As a follow up to the gasoline picture post, Ben Levine sent me this one by Walker Evans which I was unable to find online
and one by himself, which makes a nice comparison to Elaine Mayes' photo.
Thanks, Ben. (Pitchertaker also linked to an image but the link appears broken)
In response to my recent Mona Lisa Smile post, Nick said, "I don't see what your point is," a valid statement since I didn't include any supporting text. I wanted the photos to just tell their own story at first before I gave them any interpretation. But since you asked...
The Mona Lisa series follows on the heels of Gasoline Pictures which was spurred by a Winogrand quote. Winogrand got me thinking about Frank pioneering the gas station image and I started wondering, well just how many people have explored that idea? I began searching for gas station images and found that I couldn't stop. I think it's quite fascinating to compare how different photographers have approached similar material, some on their own, some with the knowledge in their head of what others have done. And the look of gas stations is very closely connected to specific historical time, so this subject seemed a natural topic.
Putting together the Gasoline Pictures was so fun I decided to repeat it with some other subject. I bumped around a few topics but nothing seemed quite right. It was around then that I saw the current Mark Stienmetz show in Portland, which included the image I posted. I was really taken with the photo. Her pose, her hand, the metal spirals, everything about it was very classical. But it was her face which really sank into my brain. It seemed both expressive and unreadable. What's more it seemed an obvious reference to the Mona Lisa. What was Steinmetz tapping into here which was universal, which perhaps also explained some of the Mona Lisa's power? I started poking around for similar images and that became the next subject.

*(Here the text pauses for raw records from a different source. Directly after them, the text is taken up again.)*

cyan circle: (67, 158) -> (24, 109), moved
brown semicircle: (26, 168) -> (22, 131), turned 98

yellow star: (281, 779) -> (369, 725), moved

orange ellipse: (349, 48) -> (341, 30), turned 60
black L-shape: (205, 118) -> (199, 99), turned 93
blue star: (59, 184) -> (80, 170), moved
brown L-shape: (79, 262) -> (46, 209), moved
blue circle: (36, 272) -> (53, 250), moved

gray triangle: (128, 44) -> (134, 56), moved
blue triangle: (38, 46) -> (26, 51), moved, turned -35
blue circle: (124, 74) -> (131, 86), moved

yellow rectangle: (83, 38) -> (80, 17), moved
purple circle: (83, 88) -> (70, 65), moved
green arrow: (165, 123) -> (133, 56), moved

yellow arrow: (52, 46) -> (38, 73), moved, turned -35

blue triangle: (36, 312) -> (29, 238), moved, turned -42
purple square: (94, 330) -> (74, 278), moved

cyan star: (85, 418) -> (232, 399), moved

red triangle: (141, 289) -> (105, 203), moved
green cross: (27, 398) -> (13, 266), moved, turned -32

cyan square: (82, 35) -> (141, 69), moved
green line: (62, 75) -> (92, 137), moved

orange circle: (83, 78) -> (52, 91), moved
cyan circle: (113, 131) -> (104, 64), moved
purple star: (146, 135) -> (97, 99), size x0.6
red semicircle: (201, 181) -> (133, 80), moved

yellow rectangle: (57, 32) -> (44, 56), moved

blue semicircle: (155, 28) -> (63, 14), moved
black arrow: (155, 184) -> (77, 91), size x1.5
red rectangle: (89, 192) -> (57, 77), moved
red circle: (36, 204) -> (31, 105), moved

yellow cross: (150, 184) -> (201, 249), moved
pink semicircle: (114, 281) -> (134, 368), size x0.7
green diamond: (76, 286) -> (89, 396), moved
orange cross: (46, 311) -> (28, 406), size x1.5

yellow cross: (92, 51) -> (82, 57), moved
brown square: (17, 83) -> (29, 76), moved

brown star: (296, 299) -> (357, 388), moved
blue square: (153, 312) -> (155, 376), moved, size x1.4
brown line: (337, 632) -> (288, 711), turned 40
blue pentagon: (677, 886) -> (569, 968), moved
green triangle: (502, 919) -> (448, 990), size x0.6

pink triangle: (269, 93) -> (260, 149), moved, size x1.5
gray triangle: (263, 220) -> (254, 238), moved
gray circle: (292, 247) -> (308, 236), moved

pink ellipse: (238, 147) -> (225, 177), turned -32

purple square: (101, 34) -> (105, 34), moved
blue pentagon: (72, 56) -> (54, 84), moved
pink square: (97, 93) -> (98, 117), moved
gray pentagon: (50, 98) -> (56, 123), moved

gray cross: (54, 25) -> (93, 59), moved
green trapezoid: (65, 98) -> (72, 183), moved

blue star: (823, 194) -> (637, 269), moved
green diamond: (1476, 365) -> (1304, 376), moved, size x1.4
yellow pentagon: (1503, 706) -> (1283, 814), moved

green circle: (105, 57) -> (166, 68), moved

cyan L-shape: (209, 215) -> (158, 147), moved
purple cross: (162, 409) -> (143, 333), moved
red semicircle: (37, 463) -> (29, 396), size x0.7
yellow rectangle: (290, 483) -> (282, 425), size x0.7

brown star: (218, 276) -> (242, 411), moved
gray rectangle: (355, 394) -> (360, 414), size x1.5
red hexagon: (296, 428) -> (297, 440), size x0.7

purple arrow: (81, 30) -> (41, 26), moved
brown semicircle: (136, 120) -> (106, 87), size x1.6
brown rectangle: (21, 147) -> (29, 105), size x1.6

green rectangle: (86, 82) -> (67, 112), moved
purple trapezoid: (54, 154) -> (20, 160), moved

Looking for Mona Lisa images was like a treasure hunt. Of all the portrait work done over the centuries by photographers, it's amazing how little of it shows anyone smiling. It's as if the smile has been banned from art, relegated to the birthday snapshot, dismissed as unserious out of hand. Finding this particular smile was even more difficult. Pursed lips, the slightest curl at one side, knowing eyes. I looked at a ton of photos and it was always a nice flash of recognition to see these things, to know I'd found one.
Nick's criticism is in some ways accurate. "So far as I can see," he says, "the only Mona Lisa smile here is on the face of the Mona Lisa. The rest may or may not (in some cases) be vague echoes, but all have their own individuality, thank goodness. There are no copies here!" Of course with such a wide range of subjects and photographers this is true. No one is the same and no moment is the same.
But I think the smile does tie together these images. Perhaps it's similar to the Bechers' industrial studies. The fact that every refinery has its own unique character doesn't negate their commonality. In the case of Mona Lisa it's even more interesting because that image is so ubiquitous. There are very few photographers living or dead who don't know that face, and so it must've been there as a reference on some level, either before the act of creation or afterward. Given the history of that smile, I'm really interested in how photographers have reacted to and interpreted similar ones.
Sooo...long story short I plan for this to become a regular series and I'm open to suggestions for future collections. The web has opened up an entire new frontier of personal curation. It would've been impossible to collect or present these images outside of the internet. Acquiring publication rights alone would've killed any such project. Now we are floating in a sea of photographs and one task is to edit them into something coherent and new.